A titre subsidiaire, elle demande que la rupture soit requalifiée en faute grave et souligne qu’au jour de la lettre de rupture, Mme [Y] n’avait pas repris ses fonctions depuis le 18 mai 2015.

Elle ajoute :

que les faits reprochés dans la lettre de rupture sont distincts de ceux ayant justifié la plainte pénale ;

que Mme [Y] produit des conditions générales, datées du 17 juin 2015, soit postérieures aux faits reprochés

que Mme [Y] n’avait pas de compte VIADEO avant de travailler pour l’entreprise et que ce compte est la propriété de l’entreprise ;

que le fait de ne pas donner spontanément son mot de passe est une faute sanctionnable ;

que le fichier client interne géré de l’intérieur et non plus sur VIADEO, elle ne pouvait plus communiquer spontanément vers l’extérieur avec ses clients et prospects

que c’est pendant l’exécution du contrat de travail que Mme [Y] a piraté les fichiers informatique pour se faire embaucher par un concurrent

La faute lourde est caractérisée par l’intention de nuire à l’employeur, laquelle implique la volonté du salarié de lui porter préjudice dans la commission du fait fautif et ne résulte pas de la seule commission d’un acte préjudiciable à l’entreprise.

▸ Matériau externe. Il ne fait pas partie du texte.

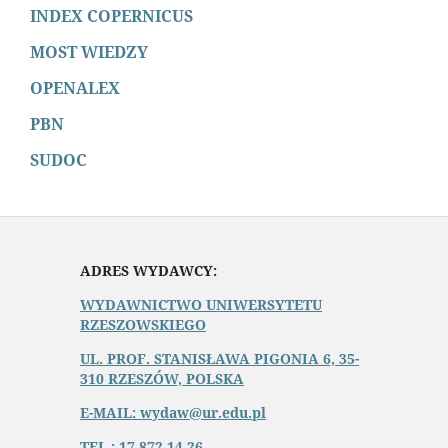
INDEX COPERNICUS
MOST WIEDZY
OPENALEX
PBN
SUDOC
ADRES WYDAWCY:
WYDAWNICTWO UNIWERSYTETU
RZESZOWSKIEGO
UL. PROF. STANISŁAWA PIGONIA 6, 35-
310 RZESZÓW, POLSKA
E-MAIL: wydaw@ur.edu.pl
TEL.: 17 872 14 26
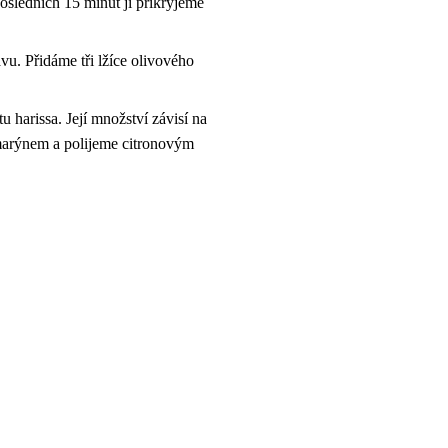
sledních 15 minut ji přikryjeme
u. Přidáme tři lžíce olivového
harissa. Její množství závisí na
marýnem a polijeme citronovým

Il incombe à l’employeur de rapporter la preuve de la faute lourde et de l’intention de nuire qui la caractérise.

La lettre de rupture du contrat de professionnalisation est ainsi motivée :

« Nous vous avons embauchée le 1er octobre 2013 dans le cadre d’un contrat de
professionnalisation en CDD, courant jusqu’au 30 juillet 2015, en qualité de Commerciale.

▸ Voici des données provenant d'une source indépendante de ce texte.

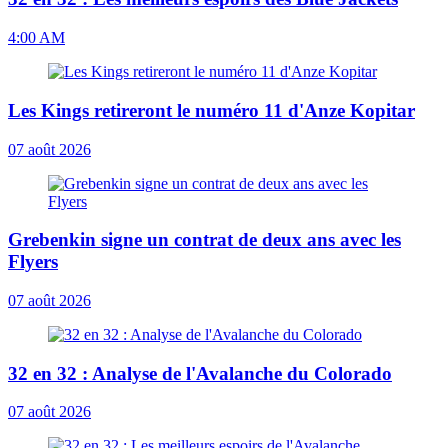
4:00 AM
Les Kings retireront le numéro 11 d'Anze Kopitar
07 août 2026
Grebenkin signe un contrat de deux ans avec les
Flyers
07 août 2026
32 en 32 : Analyse de l'Avalanche du Colorado
07 août 2026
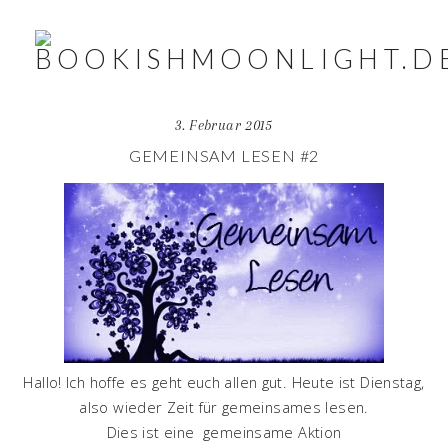
3. Februar 2015
GEMEINSAM LESEN #2
Hallo! Ich hoffe es geht euch allen gut. Heute ist Dienstag,
also wieder Zeit für gemeinsames lesen.
Dies ist eine gemeinsame Aktion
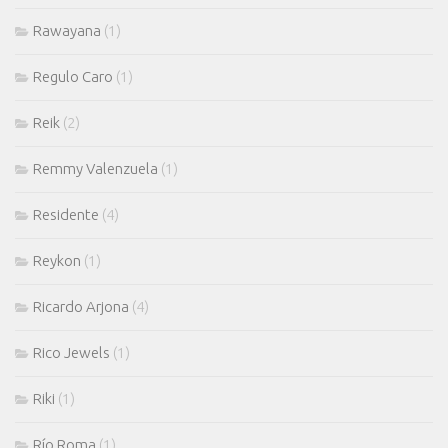
Rawayana
(1)
Regulo Caro
(1)
Reik
(2)
Remmy Valenzuela
(1)
Residente
(4)
Reykon
(1)
Ricardo Arjona
(4)
Rico Jewels
(1)
Riki
(1)
Río Roma
(1)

Vous avez été embauchée sur notre Agence de [Localité 5], où vous deviez avec votre Responsable local, Monsieur [W] [G], développer la clientèle régionale de l’entreprise.

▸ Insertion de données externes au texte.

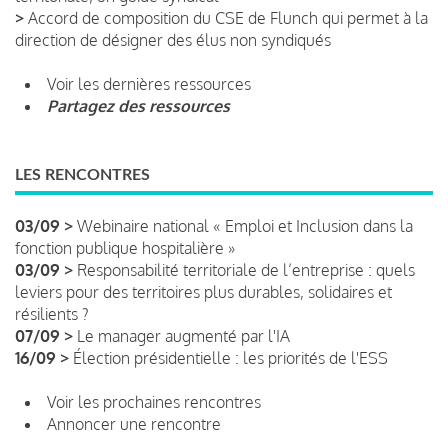
>
Accord de composition du CSE de Flunch qui permet à la
direction de désigner des élus non syndiqués
Voir les dernières ressources
Partagez des ressources
LES RENCONTRES
03/09 >
Webinaire national « Emploi et Inclusion dans la
fonction publique hospitalière »
03/09 >
Responsabilité territoriale de l’entreprise : quels
leviers pour des territoires plus durables, solidaires et
résilients ?
07/09 >
Le manager augmenté par l'IA
16/09 >
Élection présidentielle : les priorités de l'ESS
Voir les prochaines rencontres
Annoncer une rencontre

C’est la raison pour laquelle, dès votre embauche et avec l’aide de la Directrice Commerciale, Madame [L] [F], vous avez ouvert un compte « VIADEO » pour y créer et poster vos contacts professionnels et améliorer votre prospection commerciale.

Or, force est de constater que celle-ci a été pertinente puisque notre bureau de [Localité 5] réalise un chiffre d’affaires conséquent et que vous percevez mensuellement des primes liées à cette activité.

Or, la situation – jusqu’ici parfaite — a totalement dérapé fin avril 2015, date à laquelle vous avez souhaité quitter l’entreprise de manière anticipée.

Vous vous en êtes donc d’abord ouverte auprès de votre Responsable, Monsieur [G], qui a transmis votre demande au Siège, à [Localité 10].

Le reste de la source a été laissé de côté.